* _Excerpted records_
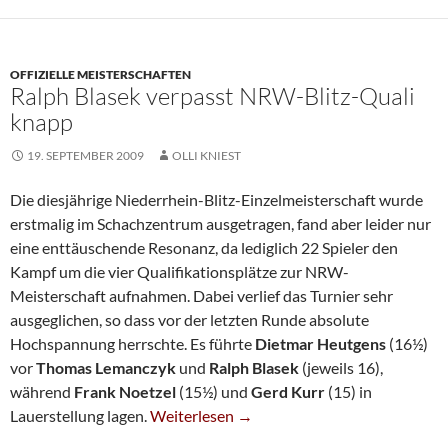
OFFIZIELLE MEISTERSCHAFTEN
Ralph Blasek verpasst NRW-Blitz-Quali
knapp
19. SEPTEMBER 2009
OLLI KNIEST
Die diesjährige Niederrhein-Blitz-Einzelmeisterschaft wurde
erstmalig im Schachzentrum ausgetragen, fand aber leider nur
eine enttäuschende Resonanz, da lediglich 22 Spieler den
Kampf um die vier Qualifikationsplätze zur NRW-
Meisterschaft aufnahmen. Dabei verlief das Turnier sehr
ausgeglichen, so dass vor der letzten Runde absolute
Hochspannung herrschte. Es führte
Dietmar Heutgens
(16½)
vor
Thomas Lemanczyk
und
Ralph Blasek
(jeweils 16),
während
Frank Noetzel
(15½) und
Gerd Kurr
(15) in
Ralph Blasek Verpasst NRW-Blitz-Quali K
Lauerstellung lagen.
Weiterlesen
→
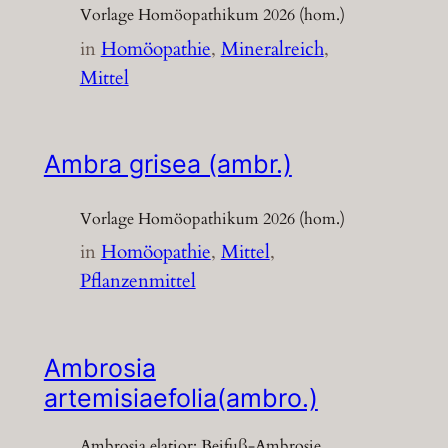
Vorlage Homöopathikum 2026 (hom.)
in
Homöopathie
, 
Mineralreich
, 
Mittel
Ambra grisea (ambr.)
Vorlage Homöopathikum 2026 (hom.)
in
Homöopathie
, 
Mittel
, 
Pflanzenmittel
Ambrosia
artemisiaefolia(ambro.)
Ambrosia elatior; Beifuß-Ambrosie,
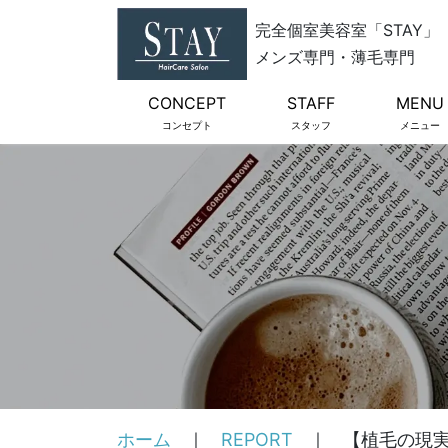
完全個室美容室「STAY」
メンズ専門・薄毛専門
CONCEPT
STAFF
MENU
コンセプト
スタッフ
メニュー
ホーム
REPORT
【植毛の現実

* _Work required_
Lines holding the word "Ambrosia" are the answer; copy every one from the records above.

* _Solution below_
Ambrosia
Ambrosia elatior; Beifuß-Ambrosie,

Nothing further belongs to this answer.